FTI zeroed in on an April 2018 dinner in which Crown Prince Mohammed and Bezos had exchanged phone numbers in Los Angeles. After that, FTI found, the WhatsApp account of the prince initiated contact with Bezos repeatedly and without prompting.
The May 2018 message that contained the innocuous-seeming video file came out of the blue, the report said. In the 24 hours after it was sent, Bezos’ iPhone began sending large amounts of data, which increased approximately 29,000% over his normal data usage.
In additional notes to the report, which were obtained by The New York Times, investigators said several phone apps were being used during the time that data was leaving the phone. Those included the Safari web browser and the Apple Mail program, both of which Bezos did not appear to be using heavily himself. Bezos did not have iCloud backup enabled on the phone, the notes added, which would have also explained large amounts of data leaving the phone.

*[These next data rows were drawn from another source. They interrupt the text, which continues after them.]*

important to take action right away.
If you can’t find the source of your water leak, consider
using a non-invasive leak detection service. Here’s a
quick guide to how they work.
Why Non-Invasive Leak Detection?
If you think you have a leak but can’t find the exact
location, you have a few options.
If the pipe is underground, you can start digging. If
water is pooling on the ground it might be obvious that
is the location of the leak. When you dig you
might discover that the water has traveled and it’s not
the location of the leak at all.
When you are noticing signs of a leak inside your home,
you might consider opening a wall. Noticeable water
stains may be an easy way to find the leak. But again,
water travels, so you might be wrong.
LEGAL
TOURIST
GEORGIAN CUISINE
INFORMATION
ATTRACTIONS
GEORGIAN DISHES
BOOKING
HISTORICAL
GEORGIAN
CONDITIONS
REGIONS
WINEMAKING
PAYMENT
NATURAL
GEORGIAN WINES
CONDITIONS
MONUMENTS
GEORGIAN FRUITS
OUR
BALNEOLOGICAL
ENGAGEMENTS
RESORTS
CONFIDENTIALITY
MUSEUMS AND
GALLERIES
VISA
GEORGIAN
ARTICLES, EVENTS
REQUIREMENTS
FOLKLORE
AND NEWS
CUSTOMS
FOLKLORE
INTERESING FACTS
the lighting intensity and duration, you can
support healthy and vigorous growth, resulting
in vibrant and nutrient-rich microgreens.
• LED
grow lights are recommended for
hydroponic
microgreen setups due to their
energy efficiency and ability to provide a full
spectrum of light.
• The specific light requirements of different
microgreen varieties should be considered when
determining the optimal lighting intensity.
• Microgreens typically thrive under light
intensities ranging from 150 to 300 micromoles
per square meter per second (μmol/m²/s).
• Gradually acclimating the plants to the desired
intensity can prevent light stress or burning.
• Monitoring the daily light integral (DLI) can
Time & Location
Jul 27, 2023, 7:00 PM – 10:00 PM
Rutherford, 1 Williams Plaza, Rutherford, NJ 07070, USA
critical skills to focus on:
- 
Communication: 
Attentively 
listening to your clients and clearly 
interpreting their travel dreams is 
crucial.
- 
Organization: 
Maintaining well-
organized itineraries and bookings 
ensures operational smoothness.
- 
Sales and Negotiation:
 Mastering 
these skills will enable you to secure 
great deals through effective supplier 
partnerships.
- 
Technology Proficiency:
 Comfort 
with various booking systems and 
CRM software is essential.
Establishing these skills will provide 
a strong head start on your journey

Messages sent by Crown Prince Mohammed’s WhatsApp account starting in late 2018 soon began to suggest that the sender had intimate knowledge of Bezos’ private life. On Nov. 8, 2018, the report said, Bezos received a message from the account that included a photo of a woman resembling Sanchez.
The photo was captioned, “Arguing with a woman is like reading the software license agreement. In the end you have to ignore everything and click I agree.”

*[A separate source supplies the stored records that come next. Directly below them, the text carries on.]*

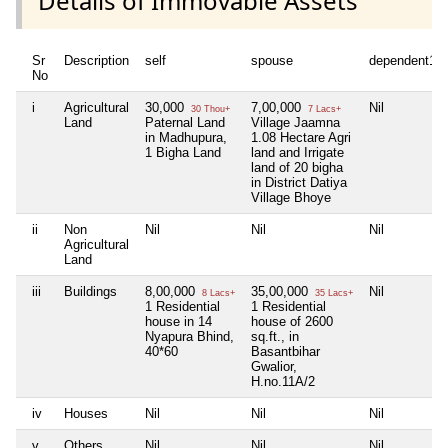
Details of Immovable Assets
Sr
Description
self
spouse
dependent1
No
i
Agricultural
30,000
7,00,000
Nil
30 Thou+
7 Lacs+
Land
Paternal Land
Village Jaamna
in Madhupura,
1.08 Hectare Agri
1 Bigha Land
land and Irrigate
land of 20 bigha
in District Datiya
Village Bhoye
ii
Non
Nil
Nil
Nil
Agricultural
Land
iii
Buildings
8,00,000
35,00,000
Nil
8 Lacs+
35 Lacs+
1 Residential
1 Residential
house in 14
house of 2600
Nyapura Bhind,
sq.ft., in
40*60
Basantbihar
Gwalior,
H.no.11A/2
iv
Houses
Nil
Nil
Nil
v
Others
Nil
Nil
Nil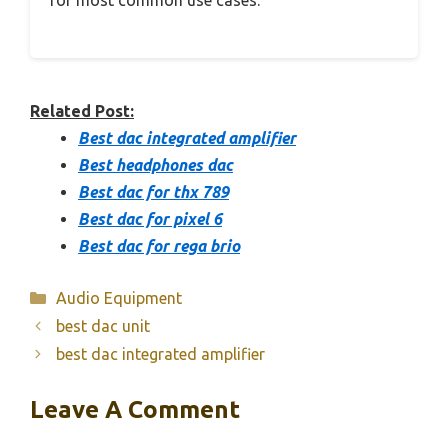
Related Post:
Best dac integrated amplifier
Best headphones dac
Best dac for thx 789
Best dac for pixel 6
Best dac for rega brio
Categories
Audio Equipment
best dac unit
best dac integrated amplifier
Leave A Comment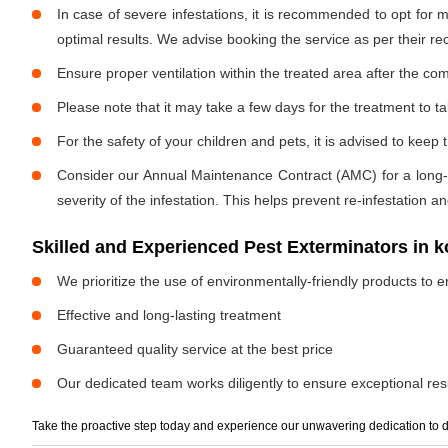
In case of severe infestations, it is recommended to opt for m
optimal results. We advise booking the service as per their 
Ensure proper ventilation within the treated area after the com
Please note that it may take a few days for the treatment to tak
For the safety of your children and pets, it is advised to kee
Consider our Annual Maintenance Contract (AMC) for a long-term
severity of the infestation. This helps prevent re-infestation 
Skilled and Experienced Pest Exterminators in
We prioritize the use of environmentally-friendly products to e
Effective and long-lasting treatment
Guaranteed quality service at the best price
Our dedicated team works diligently to ensure exceptional resu
Take the proactive step today and experience our unwavering dedication to d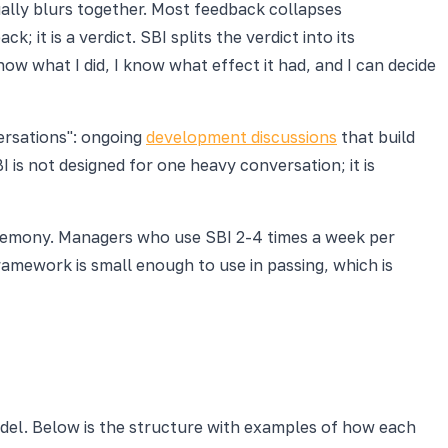
ally blurs together. Most feedback collapses
 it is a verdict. SBI splits the verdict into its
w what I did, I know what effect it had, and I can decide
ersations": ongoing
development discussions
that build
 is not designed for one heavy conversation; it is
ceremony. Managers who use SBI 2-4 times a week per
amework is small enough to use in passing, which is
del. Below is the structure with examples of how each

At the time, Bezos and his wife were discussing divorce, which would have been apparent to anyone reading his text messages.
In mid-February 2019, Bezos held a series of phone calls with his security team about the Saudis’ alleged online campaign against him, the report said. Two days later, Bezos received a message from Crown Prince Mohammed’s WhatsApp account that read, in part, “there is nothing against you or Amazon from me or Saudi Arabia.”

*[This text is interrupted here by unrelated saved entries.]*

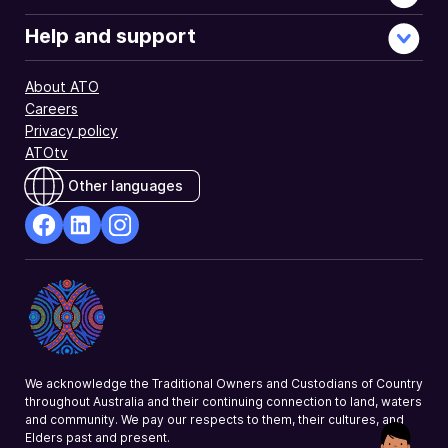
early
stage
Help and support
investor
tax
About ATO
offset.
Careers
Privacy policy
ATOtv
Other languages
facebook
Linkedin
Instagram
Opens
Opens
Opens
in
in
in
a
a
a
new
new
new
window
window
window
We acknowledge the Traditional Owners and Custodians of Country
throughout Australia and their continuing connection to land, waters
and community. We pay our respects to them, their cultures, and
Elders past and present.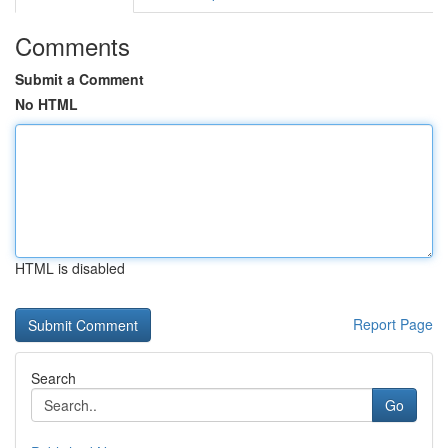
Comments
Submit a Comment
No HTML
HTML is disabled
Report Page
Search
Go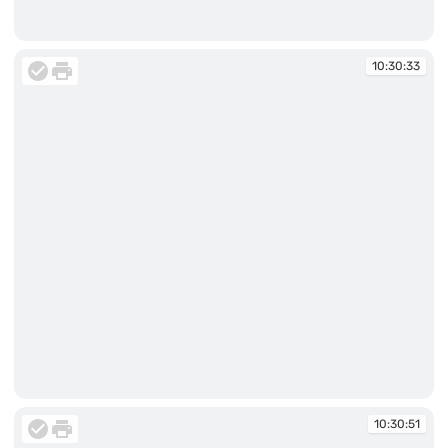
10:30:33
10:30:33
10:30:33
10:30:51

The report listed spyware known as Pegasus, developed by the NSO Group, and spyware called Galileo, developed by Hacking Team, as the two most likely tools used to carry out the attack. The report added that Saud al-Qahtani, a close adviser of Crown Prince Mohammed, owned a 20% stake in Hacking Team.
The FTI report was not definitive about the hack, but said it had “medium to high confidence” that the message from the prince’s WhatsApp account was the culprit. In notes to the report, FTI said it was still attempting a more thorough analysis of the iPhone, including by jailbreaking it, or bypassing Apple’s control system on the phone.
Some cybersecurity experts said more information about the hack was needed to verify the report’s conclusions. Bill Marczak, a cyber expert at Citizen Lab, said in a blog post Wednesday that technology existed for decrypting the WhatsApp messages to see more detail about the video file that was sent.
Agnes Callamard, the United Nations special rapporteur who also co-wrote Wednesday’s statement, said the episode was “a wake-up call to the international community as a whole that we are facing a technology that is very difficult to track, extremely powerful and effective, and that is completely unregulated.”
She said Bezos’ experience should sound alarms because even with his wealth and resources, it took months of investigation by specialists to figure out what had happened — a luxury few others have.
“It basically means that we are all extremely vulnerable,” she said.